Saved entries
------------------------------

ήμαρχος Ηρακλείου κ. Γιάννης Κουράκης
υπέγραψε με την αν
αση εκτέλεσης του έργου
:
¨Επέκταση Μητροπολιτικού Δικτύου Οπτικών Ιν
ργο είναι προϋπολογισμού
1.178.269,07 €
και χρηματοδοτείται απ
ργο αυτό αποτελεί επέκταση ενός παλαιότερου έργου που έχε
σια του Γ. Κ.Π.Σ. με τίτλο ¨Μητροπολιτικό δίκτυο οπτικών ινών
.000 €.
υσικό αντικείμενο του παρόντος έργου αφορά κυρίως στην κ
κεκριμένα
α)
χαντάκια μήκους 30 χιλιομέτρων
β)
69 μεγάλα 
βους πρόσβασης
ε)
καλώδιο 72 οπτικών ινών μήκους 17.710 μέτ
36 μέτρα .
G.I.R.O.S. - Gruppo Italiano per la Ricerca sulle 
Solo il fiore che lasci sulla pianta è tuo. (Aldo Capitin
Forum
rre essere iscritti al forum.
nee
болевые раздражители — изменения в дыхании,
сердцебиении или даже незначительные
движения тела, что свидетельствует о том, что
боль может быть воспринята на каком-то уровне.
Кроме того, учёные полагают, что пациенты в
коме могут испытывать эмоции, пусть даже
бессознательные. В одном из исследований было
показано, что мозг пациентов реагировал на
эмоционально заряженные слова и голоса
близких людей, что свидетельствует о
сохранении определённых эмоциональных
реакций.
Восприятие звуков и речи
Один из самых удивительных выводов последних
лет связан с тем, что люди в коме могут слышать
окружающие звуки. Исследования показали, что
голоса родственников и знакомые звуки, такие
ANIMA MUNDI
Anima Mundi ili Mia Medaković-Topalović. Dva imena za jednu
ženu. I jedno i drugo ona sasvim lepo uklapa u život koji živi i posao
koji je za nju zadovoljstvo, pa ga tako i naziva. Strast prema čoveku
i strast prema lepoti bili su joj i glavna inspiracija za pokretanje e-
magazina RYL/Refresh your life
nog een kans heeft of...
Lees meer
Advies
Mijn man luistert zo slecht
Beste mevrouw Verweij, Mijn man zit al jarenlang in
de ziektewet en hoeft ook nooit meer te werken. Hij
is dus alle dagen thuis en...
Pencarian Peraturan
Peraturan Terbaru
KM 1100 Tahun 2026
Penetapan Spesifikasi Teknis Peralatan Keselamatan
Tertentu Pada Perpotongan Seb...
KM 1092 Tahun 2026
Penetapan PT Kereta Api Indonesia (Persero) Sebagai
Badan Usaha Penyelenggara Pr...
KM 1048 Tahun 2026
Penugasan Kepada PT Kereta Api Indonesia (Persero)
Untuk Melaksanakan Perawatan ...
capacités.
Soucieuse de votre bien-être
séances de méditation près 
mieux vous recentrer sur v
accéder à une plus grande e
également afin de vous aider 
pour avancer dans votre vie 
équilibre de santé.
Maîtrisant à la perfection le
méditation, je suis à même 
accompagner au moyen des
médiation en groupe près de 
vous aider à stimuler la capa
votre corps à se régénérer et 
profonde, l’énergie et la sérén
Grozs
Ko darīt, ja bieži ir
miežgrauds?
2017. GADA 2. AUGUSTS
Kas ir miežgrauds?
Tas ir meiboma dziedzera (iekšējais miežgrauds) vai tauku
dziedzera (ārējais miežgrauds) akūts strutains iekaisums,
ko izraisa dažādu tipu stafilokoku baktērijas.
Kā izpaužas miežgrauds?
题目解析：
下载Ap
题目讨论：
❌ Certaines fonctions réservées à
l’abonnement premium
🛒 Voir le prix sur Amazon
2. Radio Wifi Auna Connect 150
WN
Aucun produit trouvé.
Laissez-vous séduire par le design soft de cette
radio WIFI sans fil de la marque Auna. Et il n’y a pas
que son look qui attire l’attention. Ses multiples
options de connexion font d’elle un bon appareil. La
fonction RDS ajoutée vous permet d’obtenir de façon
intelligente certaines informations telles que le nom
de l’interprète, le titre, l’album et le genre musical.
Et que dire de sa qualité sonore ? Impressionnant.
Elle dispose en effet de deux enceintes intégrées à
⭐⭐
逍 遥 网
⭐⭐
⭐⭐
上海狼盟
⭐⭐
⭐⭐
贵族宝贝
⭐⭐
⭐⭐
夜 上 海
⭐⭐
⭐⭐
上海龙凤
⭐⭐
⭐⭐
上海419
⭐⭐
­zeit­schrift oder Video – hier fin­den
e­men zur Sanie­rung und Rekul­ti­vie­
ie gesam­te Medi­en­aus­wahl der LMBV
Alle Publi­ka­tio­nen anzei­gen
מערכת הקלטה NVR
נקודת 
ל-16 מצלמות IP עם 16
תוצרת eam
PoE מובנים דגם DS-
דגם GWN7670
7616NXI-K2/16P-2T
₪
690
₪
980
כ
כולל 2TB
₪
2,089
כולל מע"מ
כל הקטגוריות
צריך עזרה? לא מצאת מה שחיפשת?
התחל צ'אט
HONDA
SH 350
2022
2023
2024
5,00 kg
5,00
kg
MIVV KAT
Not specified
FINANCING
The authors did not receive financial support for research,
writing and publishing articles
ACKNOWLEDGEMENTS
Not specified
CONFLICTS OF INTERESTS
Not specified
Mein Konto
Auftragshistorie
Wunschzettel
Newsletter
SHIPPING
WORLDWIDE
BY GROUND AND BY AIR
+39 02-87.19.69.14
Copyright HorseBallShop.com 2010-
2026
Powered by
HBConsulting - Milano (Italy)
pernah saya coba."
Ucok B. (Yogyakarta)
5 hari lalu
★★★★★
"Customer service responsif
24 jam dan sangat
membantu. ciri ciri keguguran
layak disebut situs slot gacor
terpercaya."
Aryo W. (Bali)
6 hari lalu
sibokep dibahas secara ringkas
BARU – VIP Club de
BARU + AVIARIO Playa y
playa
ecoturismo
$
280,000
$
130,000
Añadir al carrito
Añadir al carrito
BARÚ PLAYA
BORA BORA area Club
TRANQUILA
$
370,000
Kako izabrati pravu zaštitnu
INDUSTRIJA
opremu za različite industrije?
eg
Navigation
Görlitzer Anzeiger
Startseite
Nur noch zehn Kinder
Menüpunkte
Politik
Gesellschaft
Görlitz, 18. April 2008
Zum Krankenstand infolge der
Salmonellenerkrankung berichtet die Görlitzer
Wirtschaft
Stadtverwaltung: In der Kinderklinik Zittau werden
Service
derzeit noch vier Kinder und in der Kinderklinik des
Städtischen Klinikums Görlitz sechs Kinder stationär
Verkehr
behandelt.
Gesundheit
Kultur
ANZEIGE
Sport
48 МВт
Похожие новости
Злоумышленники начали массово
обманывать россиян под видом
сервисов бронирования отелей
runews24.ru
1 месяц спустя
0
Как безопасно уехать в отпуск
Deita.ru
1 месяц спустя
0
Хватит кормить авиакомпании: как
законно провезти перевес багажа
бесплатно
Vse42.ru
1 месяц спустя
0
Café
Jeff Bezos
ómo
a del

------------------------------

Could you restate, word for word, the lines above from the one with "koji je za nju" to the one with "radio WIFI sans", both included?

### Task response:
koji je za nju zadovoljstvo, pa ga tako i naziva. Strast prema čoveku
i strast prema lepoti bili su joj i glavna inspiracija za pokretanje e-
magazina RYL/Refresh your life
nog een kans heeft of...
Lees meer
Advies
Mijn man luistert zo slecht
Beste mevrouw Verweij, Mijn man zit al jarenlang in
de ziektewet en hoeft ook nooit meer te werken. Hij
is dus alle dagen thuis en...
Pencarian Peraturan
Peraturan Terbaru
KM 1100 Tahun 2026
Penetapan Spesifikasi Teknis Peralatan Keselamatan
Tertentu Pada Perpotongan Seb...
KM 1092 Tahun 2026
Penetapan PT Kereta Api Indonesia (Persero) Sebagai
Badan Usaha Penyelenggara Pr...
KM 1048 Tahun 2026
Penugasan Kepada PT Kereta Api Indonesia (Persero)
Untuk Melaksanakan Perawatan ...
capacités.
Soucieuse de votre bien-être
séances de méditation près 
mieux vous recentrer sur v
accéder à une plus grande e
également afin de vous aider 
pour avancer dans votre vie 
équilibre de santé.
Maîtrisant à la perfection le
méditation, je suis à même 
accompagner au moyen des
médiation en groupe près de 
vous aider à stimuler la capa
votre corps à se régénérer et 
profonde, l’énergie et la sérén
Grozs
Ko darīt, ja bieži ir
miežgrauds?
2017. GADA 2. AUGUSTS
Kas ir miežgrauds?
Tas ir meiboma dziedzera (iekšējais miežgrauds) vai tauku
dziedzera (ārējais miežgrauds) akūts strutains iekaisums,
ko izraisa dažādu tipu stafilokoku baktērijas.
Kā izpaužas miežgrauds?
题目解析：
下载Ap
题目讨论：
❌ Certaines fonctions réservées à
l’abonnement premium
🛒 Voir le prix sur Amazon
2. Radio Wifi Auna Connect 150
WN
Aucun produit trouvé.
Laissez-vous séduire par le design soft de cette
radio WIFI sans fil de la marque Auna. Et il n’y a pas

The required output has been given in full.